» Task prompt
Return only that part of the material below which starts with the line containing "(Incluído pela Medid" and goes on through the line containing "May 27, 2026", restated exactly.
_ _ _ _ _
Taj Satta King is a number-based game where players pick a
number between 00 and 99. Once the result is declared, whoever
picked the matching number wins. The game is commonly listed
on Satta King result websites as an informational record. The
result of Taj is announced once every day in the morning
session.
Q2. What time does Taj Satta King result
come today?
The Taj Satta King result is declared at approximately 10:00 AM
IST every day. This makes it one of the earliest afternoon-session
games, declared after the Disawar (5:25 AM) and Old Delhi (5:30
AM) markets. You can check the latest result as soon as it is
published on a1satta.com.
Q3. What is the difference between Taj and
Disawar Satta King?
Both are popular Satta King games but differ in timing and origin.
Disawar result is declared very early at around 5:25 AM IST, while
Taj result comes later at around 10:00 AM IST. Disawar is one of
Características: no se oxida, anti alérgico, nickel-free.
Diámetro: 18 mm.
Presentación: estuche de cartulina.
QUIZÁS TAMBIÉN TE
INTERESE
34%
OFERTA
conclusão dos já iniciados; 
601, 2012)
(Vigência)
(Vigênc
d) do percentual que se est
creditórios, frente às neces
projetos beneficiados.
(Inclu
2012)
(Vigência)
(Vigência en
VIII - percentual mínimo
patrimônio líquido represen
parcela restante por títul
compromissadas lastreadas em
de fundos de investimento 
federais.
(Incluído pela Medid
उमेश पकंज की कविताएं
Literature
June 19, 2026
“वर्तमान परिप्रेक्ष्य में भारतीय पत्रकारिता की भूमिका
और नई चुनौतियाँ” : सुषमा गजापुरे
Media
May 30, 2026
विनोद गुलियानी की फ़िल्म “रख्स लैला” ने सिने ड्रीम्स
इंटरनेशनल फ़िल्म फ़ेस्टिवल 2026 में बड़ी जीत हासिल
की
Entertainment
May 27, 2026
_ _ _ _ _
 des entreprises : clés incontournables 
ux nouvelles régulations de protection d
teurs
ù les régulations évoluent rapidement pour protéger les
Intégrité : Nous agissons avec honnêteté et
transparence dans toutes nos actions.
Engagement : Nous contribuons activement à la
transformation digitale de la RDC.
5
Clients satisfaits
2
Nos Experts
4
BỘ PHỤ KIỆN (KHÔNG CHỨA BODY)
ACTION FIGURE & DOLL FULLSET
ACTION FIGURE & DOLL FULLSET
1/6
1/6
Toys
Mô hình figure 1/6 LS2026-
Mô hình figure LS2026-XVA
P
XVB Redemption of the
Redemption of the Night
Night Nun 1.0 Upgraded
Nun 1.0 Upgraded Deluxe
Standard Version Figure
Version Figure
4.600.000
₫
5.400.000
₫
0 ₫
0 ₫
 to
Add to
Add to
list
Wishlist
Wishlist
_ _ _ _ _
» Answer to the exercise
(Incluído pela Medid
उमेश पकंज की कविताएं
Literature
June 19, 2026
“वर्तमान परिप्रेक्ष्य में भारतीय पत्रकारिता की भूमिका
और नई चुनौतियाँ” : सुषमा गजापुरे
Media
May 30, 2026
विनोद गुलियानी की फ़िल्म “रख्स लैला” ने सिने ड्रीम्स
इंटरनेशनल फ़िल्म फ़ेस्टिवल 2026 में बड़ी जीत हासिल
की
Entertainment
May 27, 2026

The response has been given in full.